Snow cover in the mountains of Colorado

September 24th, 2013 |
Suomi NPP VIIRS 0.7 µm Day/Night Band image

Suomi NPP VIIRS 0.7 µm Day/Night Band image

The first accumulating snowfall of the season reported in the higher elevations of Colorado was on 19 September 2013 in the vicinity of Breckenridge Ski Resort, but a cold front associated with an upper-level trough of low pressure passing through the state on 22 September brought several inches of snow accumulation to much of the higher elevation mountain ranges. Once clouds had cleared the region, the coverage of the resulting snowfall could be seen on satellite imagery. A “visible image at night” was provided by Suomi NPP VIIRS 0.7 µm Day/Night Band data at 09:43 UTC or 3:43 AM local time on 24 September (above), which not only showed the bright lights from cities and towns, but also moonlight reflected by the snow cover located in the higher terrain (the Moon on this date was in the Waning Gibbous phase at 70% of full, providing ample illumination of the snow).

The following afternoon remained cloud-free over Colorado, allowing a good daytime view of the snow-covered mountains on a VIIRS 0.64 µm visible channel image at 19:29 UTC or 1:29 PM local time (below). A comparison with the corresponding VIIRS false-color Red/Green/Blue (RGB) image — which depicts snow as varying shades of red, depending on depth and water content — verified that the brighter white features seen on the visible image were areas with snow cover, and not clouds.
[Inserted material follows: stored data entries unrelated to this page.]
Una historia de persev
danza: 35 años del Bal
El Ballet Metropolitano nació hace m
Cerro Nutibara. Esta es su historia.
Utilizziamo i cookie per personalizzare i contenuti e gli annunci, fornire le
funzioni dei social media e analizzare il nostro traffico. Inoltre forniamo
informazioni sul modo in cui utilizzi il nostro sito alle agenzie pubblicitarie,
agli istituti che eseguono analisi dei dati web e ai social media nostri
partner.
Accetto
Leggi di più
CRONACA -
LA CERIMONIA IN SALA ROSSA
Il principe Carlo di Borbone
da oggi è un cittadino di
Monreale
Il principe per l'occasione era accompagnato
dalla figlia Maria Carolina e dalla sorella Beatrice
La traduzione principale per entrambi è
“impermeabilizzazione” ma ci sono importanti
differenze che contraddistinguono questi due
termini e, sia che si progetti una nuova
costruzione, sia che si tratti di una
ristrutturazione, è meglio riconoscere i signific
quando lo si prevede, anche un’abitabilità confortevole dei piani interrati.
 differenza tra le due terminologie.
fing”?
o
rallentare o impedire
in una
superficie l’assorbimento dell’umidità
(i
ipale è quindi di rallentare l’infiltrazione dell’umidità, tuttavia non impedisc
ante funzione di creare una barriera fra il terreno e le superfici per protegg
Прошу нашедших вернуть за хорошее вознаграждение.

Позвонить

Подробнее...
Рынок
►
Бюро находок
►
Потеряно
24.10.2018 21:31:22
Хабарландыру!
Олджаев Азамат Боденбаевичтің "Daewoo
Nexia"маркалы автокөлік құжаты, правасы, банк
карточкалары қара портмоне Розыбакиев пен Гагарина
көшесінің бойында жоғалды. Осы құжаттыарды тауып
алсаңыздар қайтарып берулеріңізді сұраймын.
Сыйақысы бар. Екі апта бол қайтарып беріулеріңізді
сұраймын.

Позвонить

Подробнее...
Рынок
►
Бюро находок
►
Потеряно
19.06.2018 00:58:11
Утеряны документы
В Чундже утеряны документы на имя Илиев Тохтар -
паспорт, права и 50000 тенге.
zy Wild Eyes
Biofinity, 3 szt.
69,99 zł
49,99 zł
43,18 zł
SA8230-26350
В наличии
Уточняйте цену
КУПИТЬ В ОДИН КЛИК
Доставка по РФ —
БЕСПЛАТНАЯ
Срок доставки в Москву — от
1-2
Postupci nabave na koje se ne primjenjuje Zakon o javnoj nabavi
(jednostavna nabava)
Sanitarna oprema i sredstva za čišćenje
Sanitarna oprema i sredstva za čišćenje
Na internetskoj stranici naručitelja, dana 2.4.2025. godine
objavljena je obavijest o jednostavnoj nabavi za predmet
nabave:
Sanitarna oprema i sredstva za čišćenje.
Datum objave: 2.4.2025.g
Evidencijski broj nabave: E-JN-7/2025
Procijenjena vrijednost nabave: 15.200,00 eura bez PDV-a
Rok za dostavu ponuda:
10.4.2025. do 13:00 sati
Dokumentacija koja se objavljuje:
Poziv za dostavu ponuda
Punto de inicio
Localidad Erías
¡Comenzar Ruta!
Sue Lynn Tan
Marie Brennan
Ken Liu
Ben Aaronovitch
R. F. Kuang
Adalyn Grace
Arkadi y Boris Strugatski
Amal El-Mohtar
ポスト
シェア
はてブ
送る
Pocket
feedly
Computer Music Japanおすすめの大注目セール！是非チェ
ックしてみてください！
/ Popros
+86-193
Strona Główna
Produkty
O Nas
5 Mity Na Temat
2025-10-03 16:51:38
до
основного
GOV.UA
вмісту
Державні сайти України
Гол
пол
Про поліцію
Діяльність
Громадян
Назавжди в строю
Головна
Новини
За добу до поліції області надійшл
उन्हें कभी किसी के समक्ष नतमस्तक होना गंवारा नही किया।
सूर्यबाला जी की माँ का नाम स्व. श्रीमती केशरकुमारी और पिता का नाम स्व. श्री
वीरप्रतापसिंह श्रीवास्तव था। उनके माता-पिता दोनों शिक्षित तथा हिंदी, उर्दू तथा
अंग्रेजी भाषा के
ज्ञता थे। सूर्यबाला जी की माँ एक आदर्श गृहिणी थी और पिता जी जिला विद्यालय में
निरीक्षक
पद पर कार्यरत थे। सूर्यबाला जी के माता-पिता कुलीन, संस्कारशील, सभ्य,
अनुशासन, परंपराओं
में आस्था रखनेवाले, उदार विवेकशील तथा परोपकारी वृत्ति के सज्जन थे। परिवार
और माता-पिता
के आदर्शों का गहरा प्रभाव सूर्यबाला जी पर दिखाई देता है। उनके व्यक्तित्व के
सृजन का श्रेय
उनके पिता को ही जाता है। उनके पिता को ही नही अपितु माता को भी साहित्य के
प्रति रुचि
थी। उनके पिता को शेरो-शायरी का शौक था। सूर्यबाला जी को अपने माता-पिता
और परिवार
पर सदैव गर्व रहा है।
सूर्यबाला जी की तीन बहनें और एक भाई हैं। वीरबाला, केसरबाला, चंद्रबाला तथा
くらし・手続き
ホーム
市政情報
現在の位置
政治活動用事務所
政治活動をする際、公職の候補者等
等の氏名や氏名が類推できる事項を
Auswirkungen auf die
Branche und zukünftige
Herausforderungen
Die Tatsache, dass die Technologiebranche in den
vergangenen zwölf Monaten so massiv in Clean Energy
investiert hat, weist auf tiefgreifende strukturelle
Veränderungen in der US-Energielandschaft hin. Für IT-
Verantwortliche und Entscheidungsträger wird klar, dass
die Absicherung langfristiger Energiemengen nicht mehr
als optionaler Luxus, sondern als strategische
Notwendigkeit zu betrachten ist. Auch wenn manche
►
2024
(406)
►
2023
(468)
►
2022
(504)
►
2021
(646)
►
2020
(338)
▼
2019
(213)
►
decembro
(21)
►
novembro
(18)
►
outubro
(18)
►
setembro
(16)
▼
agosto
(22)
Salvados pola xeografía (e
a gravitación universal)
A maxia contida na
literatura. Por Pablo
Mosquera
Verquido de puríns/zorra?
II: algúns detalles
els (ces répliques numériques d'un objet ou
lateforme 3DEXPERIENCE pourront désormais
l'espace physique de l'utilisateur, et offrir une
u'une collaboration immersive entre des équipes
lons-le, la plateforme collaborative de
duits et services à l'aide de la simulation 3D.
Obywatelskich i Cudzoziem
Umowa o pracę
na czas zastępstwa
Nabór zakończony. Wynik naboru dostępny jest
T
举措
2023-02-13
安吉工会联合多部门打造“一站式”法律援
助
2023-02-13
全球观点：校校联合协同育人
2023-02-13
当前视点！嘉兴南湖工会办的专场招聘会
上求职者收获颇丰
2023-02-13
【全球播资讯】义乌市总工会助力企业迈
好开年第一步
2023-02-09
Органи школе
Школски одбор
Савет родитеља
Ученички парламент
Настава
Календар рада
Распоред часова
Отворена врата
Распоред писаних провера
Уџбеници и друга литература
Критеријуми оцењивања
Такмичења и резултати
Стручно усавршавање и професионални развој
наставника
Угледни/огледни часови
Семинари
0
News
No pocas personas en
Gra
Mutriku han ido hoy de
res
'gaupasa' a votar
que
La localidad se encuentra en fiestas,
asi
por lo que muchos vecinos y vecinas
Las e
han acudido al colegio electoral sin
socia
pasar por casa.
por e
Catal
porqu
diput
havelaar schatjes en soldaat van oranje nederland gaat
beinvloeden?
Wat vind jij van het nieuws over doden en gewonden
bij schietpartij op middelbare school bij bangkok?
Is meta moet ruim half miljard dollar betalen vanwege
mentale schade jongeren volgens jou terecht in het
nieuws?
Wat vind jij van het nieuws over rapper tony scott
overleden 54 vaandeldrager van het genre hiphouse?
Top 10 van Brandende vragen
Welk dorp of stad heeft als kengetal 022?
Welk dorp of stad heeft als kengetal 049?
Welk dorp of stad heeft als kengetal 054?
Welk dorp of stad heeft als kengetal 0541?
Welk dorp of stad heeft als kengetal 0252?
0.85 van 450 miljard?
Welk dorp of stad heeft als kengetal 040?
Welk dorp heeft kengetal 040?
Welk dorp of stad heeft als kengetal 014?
Suomi NPP VIIRS 0.64 µm visible channel and false-color RGB composite images

Suomi NPP VIIRS 0.64 µm visible channel and false-color RGB composite images

The MODIS Land Surface Temperature (LST) product at 20:33 UTC or 2:33 PM local time (below) showed a large range in LST values across the state, from 100-110º F (darker orange color enhancement) over the dry soils of the southeast, to lower to middle 30s F (darker blue color enhancement) over some the snow-covered higher elevations of the Rocky Mountains. The areas of black appearing within the coldest LST values were mistakenly identified by the LST algorithm as cloud, due to the very large gradient in LST values over the highest elevations.

MODIS Land Surface Temperature product

MODIS Land Surface Temperature product

Note that the LST values over much of northeastern Colorado were significantly cooler (darker green color enhancement) than those over southeastern Colorado — the wet soils from the historic rainfall event about a week earlier in and east of the Front Range were not able to warm up as quickly as the dry soils farther to the south.